■ **The data**
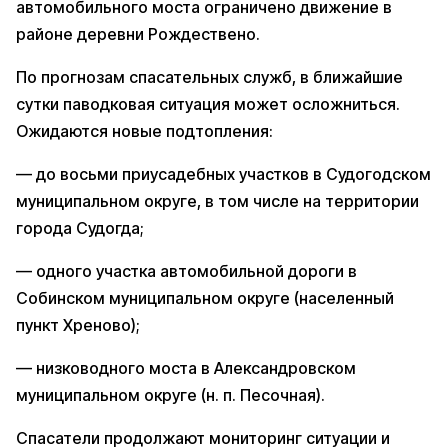
автомобильного моста ограничено движение в
районе деревни Рождествено.
По прогнозам спасательных служб, в ближайшие
сутки паводковая ситуация может осложниться.
Ожидаются новые подтопления:
— до восьми приусадебных участков в Судогодском
муниципальном округе, в том числе на территории
города Судогда;
— одного участка автомобильной дороги в
Собинском муниципальном округе (населенный
пункт Хреново);
— низководного моста в Александровском
муниципальном округе (н. п. Песочная).
Спасатели продолжают мониторинг ситуации и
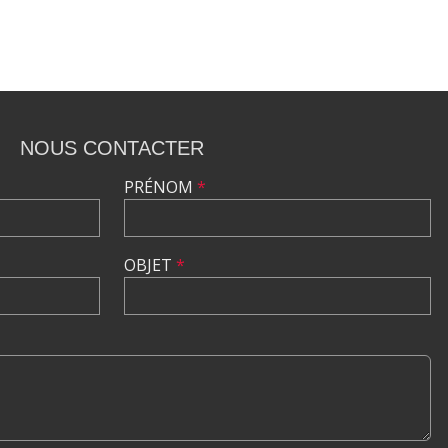
NOUS CONTACTER
PRÉNOM
*
OBJET
*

■ **Exercise prompt**
Give back, unaltered, each line of the listing from the first to the line that contains "муниципальном округе, в", leaving every picture out.

■ **Result of this exercise**
автомобильного моста ограничено движение в
районе деревни Рождествено.
По прогнозам спасательных служб, в ближайшие
сутки паводковая ситуация может осложниться.
Ожидаются новые подтопления:
— до восьми приусадебных участков в Судогодском
муниципальном округе, в том числе на территории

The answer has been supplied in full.